** GIVEN INFORMATION follows **

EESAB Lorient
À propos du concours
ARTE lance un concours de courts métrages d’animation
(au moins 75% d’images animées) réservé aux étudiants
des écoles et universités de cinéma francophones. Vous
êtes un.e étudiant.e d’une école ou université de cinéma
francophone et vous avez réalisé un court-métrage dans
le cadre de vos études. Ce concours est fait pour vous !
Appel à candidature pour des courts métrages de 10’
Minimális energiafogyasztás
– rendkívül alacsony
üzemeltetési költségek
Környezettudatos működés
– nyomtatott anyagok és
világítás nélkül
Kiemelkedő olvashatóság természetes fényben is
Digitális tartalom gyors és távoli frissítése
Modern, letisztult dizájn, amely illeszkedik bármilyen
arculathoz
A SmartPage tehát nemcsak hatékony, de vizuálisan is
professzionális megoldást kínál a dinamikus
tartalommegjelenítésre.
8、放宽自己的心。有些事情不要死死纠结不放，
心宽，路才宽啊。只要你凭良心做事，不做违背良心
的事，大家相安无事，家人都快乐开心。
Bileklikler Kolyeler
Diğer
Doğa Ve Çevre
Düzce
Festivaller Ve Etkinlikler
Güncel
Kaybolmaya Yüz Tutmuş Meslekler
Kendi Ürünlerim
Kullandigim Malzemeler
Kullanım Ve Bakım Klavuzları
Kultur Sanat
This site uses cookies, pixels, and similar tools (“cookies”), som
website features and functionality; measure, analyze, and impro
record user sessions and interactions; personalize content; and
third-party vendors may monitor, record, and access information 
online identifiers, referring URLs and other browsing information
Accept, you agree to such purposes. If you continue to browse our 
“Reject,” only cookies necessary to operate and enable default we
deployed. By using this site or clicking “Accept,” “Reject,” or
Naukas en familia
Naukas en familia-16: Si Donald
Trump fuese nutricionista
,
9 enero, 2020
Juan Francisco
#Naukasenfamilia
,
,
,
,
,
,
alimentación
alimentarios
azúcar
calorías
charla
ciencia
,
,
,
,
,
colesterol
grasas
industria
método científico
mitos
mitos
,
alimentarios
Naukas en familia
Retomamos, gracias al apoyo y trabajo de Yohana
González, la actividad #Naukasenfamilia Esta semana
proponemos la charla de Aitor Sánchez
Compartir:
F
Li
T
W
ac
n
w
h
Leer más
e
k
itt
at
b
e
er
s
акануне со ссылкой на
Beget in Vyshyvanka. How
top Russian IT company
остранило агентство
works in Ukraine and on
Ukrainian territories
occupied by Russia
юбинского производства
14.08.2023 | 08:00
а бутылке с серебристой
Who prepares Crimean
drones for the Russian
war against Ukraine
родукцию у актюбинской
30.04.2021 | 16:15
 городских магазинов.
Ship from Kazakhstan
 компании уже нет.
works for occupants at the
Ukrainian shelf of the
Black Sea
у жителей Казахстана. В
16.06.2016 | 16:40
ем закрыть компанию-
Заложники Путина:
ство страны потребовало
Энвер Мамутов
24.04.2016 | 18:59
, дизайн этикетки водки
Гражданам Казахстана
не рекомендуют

** End of GIVEN INFORMATION **

§ **ASSIGNMENT**: Would you repeat, exactly and with nothing added, every line from the line containing "родукцию у актюбинской" through the last line of the records above?

§ **SOLUTION TO THIS EXERCISE**:
родукцию у актюбинской
30.04.2021 | 16:15
 городских магазинов.
Ship from Kazakhstan
 компании уже нет.
works for occupants at the
Ukrainian shelf of the
Black Sea
у жителей Казахстана. В
16.06.2016 | 16:40
ем закрыть компанию-
Заложники Путина:
ство страны потребовало
Энвер Мамутов
24.04.2016 | 18:59
, дизайн этикетки водки
Гражданам Казахстана
не рекомендуют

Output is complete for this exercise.